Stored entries

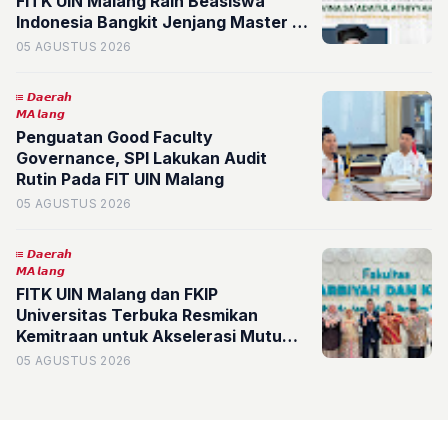
FITK UIN Malang Raih Beasiswa
Indonesia Bangkit Jenjang Master of
Educational Studies di The
05 AGUSTUS 2026
University of Queensland, Australia
𝘿𝙖𝙚𝙧𝙖𝙝
𝙈𝘼𝙡𝙖𝙣𝙜
Penguatan Good Faculty
Governance, SPI Lakukan Audit
Rutin Pada FIT UIN Malang
05 AGUSTUS 2026
𝘿𝙖𝙚𝙧𝙖𝙝
𝙈𝘼𝙡𝙖𝙣𝙜
FITK UIN Malang dan FKIP
Universitas Terbuka Resmikan
Kemitraan untuk Akselerasi Mutu
Akademik
05 AGUSTUS 2026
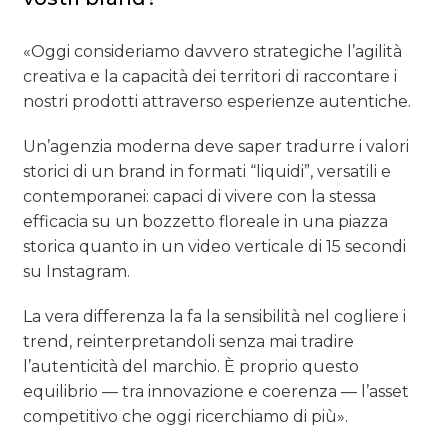
«Oggi consideriamo davvero strategiche l’agilità
creativa e la capacità dei territori di raccontare i
nostri prodotti attraverso esperienze autentiche.
Un’agenzia moderna deve saper tradurre i valori
storici di un brand in formati “liquidi”, versatili e
contemporanei: capaci di vivere con la stessa
efficacia su un bozzetto floreale in una piazza
storica quanto in un video verticale di 15 secondi
su Instagram.
La vera differenza la fa la sensibilità nel cogliere i
trend, reinterpretandoli senza mai tradire
l’autenticità del marchio. È proprio questo
equilibrio — tra innovazione e coerenza — l’asset
competitivo che oggi ricerchiamo di più».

→ ACTIVITY: For the string "FITK", return every line of the data where it appears.

→ RESULT OF THIS TASK:
FITK UIN Malang Raih Beasiswa
FITK UIN Malang dan FKIP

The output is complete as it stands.